The absorption enriching step of arsenic in propylene:
(1) prepare nitration mixture absorbing liquid: the volume ratio of bromine water, hydrogen peroxide, hydrochloric acid and nitric acid is 8:8:1:1.
(2) six 20ml absorption bottle sebific ducts are connected in series, and add 15ml nitration mixture absorbing liquid in each absorption bottle.
(3) 100ml syringes draw quantitative propylene gas to be measured according to default, and another 100ml syringe is drawn
Nitrogen, two syringes pass through the air inlet of t type pipe access in parallel series connection absorption bottle unit, connect the whole absorption of detection after finishing
The air-tightness of device unit.
(4) syringe that first will be equipped with propylene gas at the uniform velocity pushes, and under test gas are injected series connection absorption plant, gas velocity
Degree controls in about 20ml min-1, after treating propylene gas injection, with another syringe by the nitrogen of 2 to 3 times of propylene volumes
The speed injection series connection absorption plant that gas maintains like is it is therefore an objective to purge whole series unit it is ensured that under test gas are fully contacted
Nitration mixture absorbing liquid in all absorption bottles.
(5) question response terminates, and three absorption bottles are that a unit proceeds in the 200ml beaker that concentrated sulphuric acid boiled, go from
Sub- water washing absorption bottle, washing liquid is poured in beaker in the lump, and the liquid heating evaporation that has been enriched with about 30 minutes is (depending on solution clear
And volume is about 10ml), move into the ash that concentrated sulphuric acid boiled after cooling3Generating bottle is to be measured.
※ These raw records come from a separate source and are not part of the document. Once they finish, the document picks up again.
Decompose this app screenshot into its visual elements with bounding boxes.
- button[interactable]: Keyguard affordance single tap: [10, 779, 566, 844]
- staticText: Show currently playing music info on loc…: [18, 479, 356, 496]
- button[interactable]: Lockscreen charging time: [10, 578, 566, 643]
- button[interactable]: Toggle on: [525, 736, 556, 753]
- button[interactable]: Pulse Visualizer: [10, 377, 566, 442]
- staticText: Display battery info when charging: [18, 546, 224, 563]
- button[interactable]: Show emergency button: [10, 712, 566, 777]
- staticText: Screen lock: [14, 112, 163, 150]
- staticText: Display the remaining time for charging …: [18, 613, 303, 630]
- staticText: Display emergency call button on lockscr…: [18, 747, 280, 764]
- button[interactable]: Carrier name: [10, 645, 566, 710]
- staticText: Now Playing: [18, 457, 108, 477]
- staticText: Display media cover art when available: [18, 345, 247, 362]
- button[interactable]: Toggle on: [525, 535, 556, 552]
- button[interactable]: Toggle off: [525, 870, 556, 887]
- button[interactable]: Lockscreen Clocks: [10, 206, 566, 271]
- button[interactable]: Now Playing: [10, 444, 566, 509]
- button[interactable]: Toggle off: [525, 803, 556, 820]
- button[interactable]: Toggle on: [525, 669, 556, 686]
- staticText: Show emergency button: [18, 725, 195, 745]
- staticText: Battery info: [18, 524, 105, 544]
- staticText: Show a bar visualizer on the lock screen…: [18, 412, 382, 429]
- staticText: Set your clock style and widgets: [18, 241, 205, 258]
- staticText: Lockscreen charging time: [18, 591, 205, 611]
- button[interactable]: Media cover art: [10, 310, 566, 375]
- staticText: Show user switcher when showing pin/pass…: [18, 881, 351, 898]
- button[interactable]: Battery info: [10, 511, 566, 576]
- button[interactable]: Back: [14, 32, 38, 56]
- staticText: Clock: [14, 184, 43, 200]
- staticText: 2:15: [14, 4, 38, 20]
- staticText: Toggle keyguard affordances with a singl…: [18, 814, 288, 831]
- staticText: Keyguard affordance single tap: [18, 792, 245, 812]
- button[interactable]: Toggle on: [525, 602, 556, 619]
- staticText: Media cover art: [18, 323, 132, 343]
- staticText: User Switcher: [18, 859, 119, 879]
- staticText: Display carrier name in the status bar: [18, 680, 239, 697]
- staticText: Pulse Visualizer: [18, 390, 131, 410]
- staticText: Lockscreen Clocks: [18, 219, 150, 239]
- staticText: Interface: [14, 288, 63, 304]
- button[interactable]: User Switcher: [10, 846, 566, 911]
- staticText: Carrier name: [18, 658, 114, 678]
(6) the blank experiment nitrogen post-heating that 45ml absorbing liquid absorbs same volume is evaporated to 10ml and moves into blank generation
Bottle is to be measured.
The determination step of arsenic content:
(1) prepare electrolyte, proportioning is 0.07g potassium bromide, 800ml pure water, 150ml acetic acid, 50ml concentrated sulphuric acid and few
Amount (0.8-1.2g) solid iodine.
(2) fully rinse titration cell with fresh electrolyte, waste liquid is discharged by reference arm and cathode leg, is subsequently adding fresh electricity
Solution liquid, makes electrolyte be higher than that electrode 8~10mm is advisable, then directly adds several small solid bodies i in titration cell2, in electrolyzer
Must not there is bubble;Open power switch device, adjustment titration cell mixing speed is to electrolyte eddy;Open carrier gas gas circuit, make
Gas flow rate adjusts in 20~30ml/min;
(3) prepare kbh4Solution, takes 3g kbh4In 100ml water, it is subsequently adding 0.5gnaoh (or koh), fully dissolve
Standby.
(4) empty generating bottle is accessed carrier gas gas circuit, make instrument be in standard specimen shelves with Instrument working state key, i.e. " standard specimen " lamp
Bright.After instrument balance, extract 10ul arsenic standard solution with microscale sampler, after start key, with microscale sampler by arsenic mark
Quasi- solution instills in titration cell, measures the response rate, is biased according to response rate correction, till the response rate is 90%~110%.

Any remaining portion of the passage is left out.